A third IOM report recommendation for nursing education was that nurses at all educational levels engage in lifelong learning. As an example, Dr Munro entered nursing as a diploma RN, and continues to value the initial preparation and technical competence that has served as a base for her passion for nursing since then. However, she has personally experienced how the expanded knowledge that came with advancing education expanded her ability to deliver nursing care, to understand the nature of clinical problems, and to improve patient outcomes through research.

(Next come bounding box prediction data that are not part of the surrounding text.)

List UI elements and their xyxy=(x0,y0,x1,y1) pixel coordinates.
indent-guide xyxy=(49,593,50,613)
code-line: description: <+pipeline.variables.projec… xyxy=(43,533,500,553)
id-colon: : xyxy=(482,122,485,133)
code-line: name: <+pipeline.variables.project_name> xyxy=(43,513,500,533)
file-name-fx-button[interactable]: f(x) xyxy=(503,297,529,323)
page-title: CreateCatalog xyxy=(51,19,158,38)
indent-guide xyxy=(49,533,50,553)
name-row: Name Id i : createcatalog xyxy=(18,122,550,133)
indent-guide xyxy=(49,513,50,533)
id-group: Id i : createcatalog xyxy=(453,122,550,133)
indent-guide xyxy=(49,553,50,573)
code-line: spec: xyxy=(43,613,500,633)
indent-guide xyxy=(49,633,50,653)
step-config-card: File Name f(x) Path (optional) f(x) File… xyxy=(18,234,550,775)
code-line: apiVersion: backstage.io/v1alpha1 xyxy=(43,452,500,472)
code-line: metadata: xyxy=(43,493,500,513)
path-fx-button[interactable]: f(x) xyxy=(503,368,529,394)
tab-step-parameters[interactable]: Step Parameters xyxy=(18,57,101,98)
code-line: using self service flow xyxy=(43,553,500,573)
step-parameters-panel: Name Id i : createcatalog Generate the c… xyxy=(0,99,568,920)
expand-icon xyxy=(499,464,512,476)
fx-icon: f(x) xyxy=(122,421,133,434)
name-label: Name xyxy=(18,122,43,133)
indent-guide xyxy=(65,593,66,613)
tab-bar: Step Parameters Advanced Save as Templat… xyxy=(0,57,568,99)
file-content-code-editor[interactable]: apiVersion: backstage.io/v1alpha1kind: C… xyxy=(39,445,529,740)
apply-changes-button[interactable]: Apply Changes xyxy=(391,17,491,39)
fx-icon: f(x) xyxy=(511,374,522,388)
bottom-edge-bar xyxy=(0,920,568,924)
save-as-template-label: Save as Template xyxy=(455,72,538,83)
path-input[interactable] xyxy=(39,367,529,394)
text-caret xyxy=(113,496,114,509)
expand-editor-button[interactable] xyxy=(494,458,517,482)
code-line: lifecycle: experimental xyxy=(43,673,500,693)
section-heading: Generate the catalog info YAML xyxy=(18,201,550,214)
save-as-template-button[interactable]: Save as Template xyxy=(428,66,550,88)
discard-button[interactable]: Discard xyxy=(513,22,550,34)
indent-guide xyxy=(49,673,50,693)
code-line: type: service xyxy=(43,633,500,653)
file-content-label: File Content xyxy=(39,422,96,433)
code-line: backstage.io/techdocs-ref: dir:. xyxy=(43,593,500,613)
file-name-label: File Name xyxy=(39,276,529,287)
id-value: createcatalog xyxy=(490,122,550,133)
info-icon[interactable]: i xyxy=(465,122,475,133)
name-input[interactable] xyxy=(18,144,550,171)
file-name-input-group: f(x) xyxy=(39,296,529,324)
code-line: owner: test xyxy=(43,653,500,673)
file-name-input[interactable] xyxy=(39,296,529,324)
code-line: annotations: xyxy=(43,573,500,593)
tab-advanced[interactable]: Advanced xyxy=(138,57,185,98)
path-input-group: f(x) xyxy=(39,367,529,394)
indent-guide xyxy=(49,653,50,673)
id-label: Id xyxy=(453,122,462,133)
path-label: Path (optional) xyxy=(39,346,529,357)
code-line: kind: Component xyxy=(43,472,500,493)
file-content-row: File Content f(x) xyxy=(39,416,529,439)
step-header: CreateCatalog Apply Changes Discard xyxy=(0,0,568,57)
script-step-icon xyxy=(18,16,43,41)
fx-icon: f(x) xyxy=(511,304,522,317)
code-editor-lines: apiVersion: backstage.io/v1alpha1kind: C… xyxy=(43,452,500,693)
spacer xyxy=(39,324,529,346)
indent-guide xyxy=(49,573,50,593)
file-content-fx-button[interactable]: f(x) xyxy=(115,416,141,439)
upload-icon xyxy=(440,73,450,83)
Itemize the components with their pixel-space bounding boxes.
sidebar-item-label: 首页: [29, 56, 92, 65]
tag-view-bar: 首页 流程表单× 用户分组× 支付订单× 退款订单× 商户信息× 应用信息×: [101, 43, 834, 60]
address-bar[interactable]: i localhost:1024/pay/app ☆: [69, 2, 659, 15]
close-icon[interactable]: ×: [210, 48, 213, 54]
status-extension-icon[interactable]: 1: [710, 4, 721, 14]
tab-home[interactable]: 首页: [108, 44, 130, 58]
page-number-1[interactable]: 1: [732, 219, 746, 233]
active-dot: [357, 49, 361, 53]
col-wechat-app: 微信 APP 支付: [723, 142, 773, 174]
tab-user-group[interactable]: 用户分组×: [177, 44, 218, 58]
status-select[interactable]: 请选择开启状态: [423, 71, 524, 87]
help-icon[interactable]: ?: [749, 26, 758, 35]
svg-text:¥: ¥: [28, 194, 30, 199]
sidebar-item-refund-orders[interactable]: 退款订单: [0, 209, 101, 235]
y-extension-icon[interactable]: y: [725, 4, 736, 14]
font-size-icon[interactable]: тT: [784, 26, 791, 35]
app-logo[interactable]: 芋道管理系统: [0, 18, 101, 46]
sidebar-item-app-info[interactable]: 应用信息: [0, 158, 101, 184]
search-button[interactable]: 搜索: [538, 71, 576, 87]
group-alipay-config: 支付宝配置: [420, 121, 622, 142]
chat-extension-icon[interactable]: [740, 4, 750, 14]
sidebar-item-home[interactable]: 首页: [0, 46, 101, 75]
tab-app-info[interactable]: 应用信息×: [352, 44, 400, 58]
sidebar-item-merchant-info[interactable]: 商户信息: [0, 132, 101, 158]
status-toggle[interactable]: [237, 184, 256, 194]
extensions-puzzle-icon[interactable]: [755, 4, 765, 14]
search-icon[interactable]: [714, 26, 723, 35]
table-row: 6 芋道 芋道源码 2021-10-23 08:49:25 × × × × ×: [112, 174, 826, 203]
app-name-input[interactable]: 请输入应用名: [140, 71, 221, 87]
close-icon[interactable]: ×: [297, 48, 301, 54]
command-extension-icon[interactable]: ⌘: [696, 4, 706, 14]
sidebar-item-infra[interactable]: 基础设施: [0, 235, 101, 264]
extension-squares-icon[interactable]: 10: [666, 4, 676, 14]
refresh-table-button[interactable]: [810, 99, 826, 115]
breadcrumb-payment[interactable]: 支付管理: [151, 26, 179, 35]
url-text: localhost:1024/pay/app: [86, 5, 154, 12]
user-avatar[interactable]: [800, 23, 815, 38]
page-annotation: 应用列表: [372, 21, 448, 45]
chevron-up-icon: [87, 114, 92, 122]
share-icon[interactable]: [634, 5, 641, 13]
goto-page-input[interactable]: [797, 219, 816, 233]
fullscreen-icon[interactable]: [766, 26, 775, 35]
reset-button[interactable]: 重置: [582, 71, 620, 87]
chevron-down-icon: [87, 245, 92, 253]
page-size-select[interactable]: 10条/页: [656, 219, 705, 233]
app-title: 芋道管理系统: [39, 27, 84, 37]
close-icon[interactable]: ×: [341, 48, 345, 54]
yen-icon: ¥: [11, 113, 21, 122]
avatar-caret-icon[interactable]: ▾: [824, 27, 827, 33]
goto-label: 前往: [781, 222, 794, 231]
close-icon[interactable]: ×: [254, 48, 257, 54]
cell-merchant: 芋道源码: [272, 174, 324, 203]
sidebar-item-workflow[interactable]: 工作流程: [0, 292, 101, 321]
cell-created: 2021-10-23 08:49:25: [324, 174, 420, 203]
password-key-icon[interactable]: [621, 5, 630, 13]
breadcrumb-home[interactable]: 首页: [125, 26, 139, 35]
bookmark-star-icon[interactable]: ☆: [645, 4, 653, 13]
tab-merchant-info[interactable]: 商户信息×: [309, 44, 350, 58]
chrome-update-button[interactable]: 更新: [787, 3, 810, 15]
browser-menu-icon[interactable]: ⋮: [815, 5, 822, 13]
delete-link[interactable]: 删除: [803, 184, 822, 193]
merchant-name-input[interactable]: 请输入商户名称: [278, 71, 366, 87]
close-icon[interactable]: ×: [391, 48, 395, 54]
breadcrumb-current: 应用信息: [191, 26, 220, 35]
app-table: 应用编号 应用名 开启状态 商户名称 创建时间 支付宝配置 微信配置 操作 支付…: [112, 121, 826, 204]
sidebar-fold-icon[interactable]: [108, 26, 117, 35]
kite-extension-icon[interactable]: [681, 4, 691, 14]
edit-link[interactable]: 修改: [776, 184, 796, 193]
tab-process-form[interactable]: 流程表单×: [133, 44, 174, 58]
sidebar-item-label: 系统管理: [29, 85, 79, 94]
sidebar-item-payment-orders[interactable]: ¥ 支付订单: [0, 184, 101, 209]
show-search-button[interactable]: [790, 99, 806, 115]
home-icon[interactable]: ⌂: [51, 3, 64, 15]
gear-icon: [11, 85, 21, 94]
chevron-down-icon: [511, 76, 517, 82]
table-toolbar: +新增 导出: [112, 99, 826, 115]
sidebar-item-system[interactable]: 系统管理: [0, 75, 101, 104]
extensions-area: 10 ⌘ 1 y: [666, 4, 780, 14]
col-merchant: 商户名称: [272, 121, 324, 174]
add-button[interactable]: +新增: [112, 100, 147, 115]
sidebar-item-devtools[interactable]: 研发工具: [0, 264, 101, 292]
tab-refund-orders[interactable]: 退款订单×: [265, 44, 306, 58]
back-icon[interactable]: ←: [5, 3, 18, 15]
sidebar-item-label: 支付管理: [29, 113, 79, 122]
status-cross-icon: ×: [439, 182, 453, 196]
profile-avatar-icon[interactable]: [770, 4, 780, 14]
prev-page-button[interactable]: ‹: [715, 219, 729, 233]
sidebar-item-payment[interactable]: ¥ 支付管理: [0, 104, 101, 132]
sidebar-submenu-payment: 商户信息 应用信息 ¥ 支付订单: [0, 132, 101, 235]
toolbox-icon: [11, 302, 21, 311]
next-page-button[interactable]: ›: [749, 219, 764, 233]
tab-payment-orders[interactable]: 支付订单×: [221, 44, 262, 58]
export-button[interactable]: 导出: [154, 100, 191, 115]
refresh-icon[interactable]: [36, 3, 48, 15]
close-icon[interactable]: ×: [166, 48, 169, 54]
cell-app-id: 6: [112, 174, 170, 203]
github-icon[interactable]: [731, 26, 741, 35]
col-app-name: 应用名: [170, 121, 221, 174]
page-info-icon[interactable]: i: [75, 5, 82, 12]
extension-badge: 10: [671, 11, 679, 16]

The IOM recommendation recognizes that there are many exceptional nurses whose practice would be even further enhanced with additional education. It is incumbent on all nurses to seek additional education as part of lifelong learning, and essential for the educational system to develop articulation pathways to provide educational opportunities. Further, support for opportunities for personal growth, development, and advancement is one of the American Association of Critical-Care Nurses’ Healthy Work Environment indicators.5
For higher educational preparation to improve patient outcomes in acute and critical care, nurses prepared at the baccalaureate level and beyond must be able and willing to practice to the full extent of their education and training to provide clinical care in the ICU. We can no longer afford a nursing “brain drain” away from direct patient care. Baccalaureate preparation for clinical staff nurses must be seen by all—nurses at all educational levels, their employers, and their clinical colleagues—as more than a stepping stone to advanced practice and more than a means to move away from direct clinical care of critically ill patients. The future of critical care depends on keeping technically competent and highly educated nurses engaged at the bedside.
The statements and opinions contained in this editorial are solely those of the coeditors.